## Listed records
━━━━

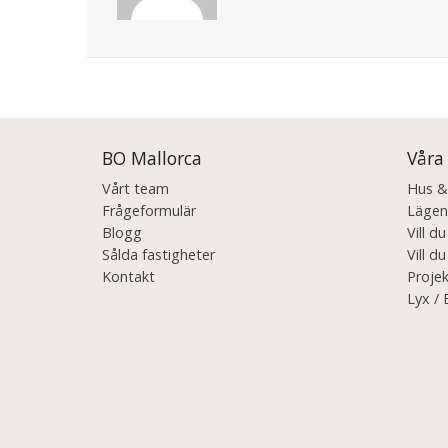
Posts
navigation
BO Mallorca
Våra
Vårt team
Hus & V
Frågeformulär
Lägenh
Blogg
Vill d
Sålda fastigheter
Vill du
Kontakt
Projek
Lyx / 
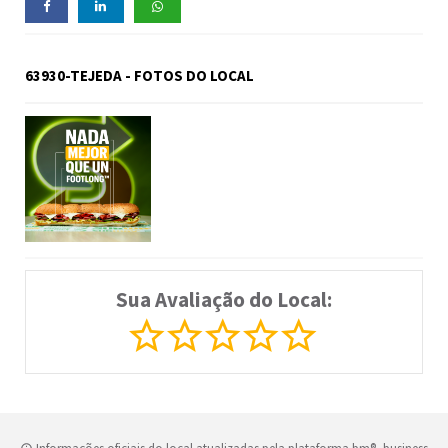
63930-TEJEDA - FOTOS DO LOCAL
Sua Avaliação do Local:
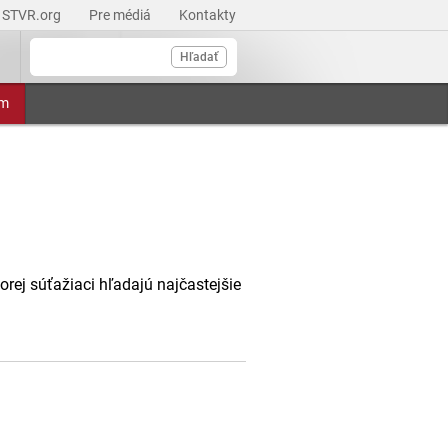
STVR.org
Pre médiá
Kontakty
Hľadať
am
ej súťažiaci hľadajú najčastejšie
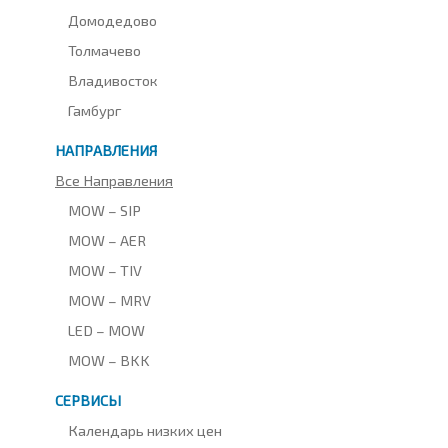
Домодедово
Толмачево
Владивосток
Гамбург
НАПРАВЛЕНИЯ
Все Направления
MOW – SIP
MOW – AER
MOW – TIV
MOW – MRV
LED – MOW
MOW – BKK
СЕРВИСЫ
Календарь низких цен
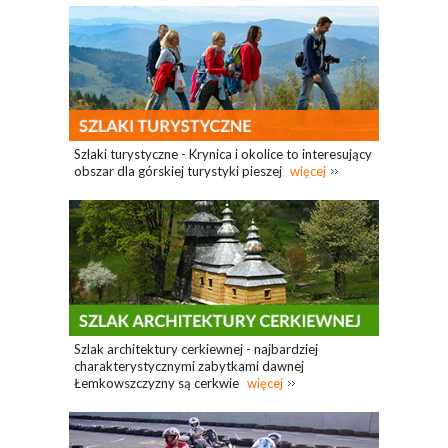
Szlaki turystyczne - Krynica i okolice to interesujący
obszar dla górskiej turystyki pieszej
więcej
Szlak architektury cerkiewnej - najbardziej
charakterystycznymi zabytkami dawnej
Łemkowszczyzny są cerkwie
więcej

━━━━

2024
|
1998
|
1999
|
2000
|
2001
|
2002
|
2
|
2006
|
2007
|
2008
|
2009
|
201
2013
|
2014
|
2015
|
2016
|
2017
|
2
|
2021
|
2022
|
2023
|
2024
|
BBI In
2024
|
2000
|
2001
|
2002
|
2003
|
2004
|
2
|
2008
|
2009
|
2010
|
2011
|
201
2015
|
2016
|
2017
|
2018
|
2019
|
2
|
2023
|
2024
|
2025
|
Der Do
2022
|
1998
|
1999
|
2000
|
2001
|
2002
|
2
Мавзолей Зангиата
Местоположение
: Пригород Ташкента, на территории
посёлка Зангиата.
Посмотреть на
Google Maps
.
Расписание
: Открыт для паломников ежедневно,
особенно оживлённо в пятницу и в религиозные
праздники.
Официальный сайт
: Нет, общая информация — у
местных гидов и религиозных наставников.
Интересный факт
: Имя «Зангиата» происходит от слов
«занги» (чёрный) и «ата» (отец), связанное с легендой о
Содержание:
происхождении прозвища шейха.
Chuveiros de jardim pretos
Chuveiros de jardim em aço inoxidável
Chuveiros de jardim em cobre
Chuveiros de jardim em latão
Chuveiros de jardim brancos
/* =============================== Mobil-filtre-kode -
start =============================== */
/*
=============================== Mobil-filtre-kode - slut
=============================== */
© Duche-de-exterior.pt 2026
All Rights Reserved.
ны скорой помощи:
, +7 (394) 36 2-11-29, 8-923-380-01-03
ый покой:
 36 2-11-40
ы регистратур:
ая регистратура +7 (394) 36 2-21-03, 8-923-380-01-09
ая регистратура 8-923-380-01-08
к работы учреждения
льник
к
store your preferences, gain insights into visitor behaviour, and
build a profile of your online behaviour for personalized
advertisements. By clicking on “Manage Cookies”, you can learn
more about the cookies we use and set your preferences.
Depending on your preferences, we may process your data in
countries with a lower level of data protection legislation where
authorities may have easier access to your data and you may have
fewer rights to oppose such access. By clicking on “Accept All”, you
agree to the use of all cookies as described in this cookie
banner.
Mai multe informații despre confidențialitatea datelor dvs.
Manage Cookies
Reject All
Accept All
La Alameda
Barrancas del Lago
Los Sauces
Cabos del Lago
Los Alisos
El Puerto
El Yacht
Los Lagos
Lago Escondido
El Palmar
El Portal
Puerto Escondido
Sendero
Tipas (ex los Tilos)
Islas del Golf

━━━━

Whenever the string "data" shows up in a line of the entries, copy that line.

## Written response
Depending on your preferences, we may process your data in
countries with a lower level of data protection legislation where
authorities may have easier access to your data and you may have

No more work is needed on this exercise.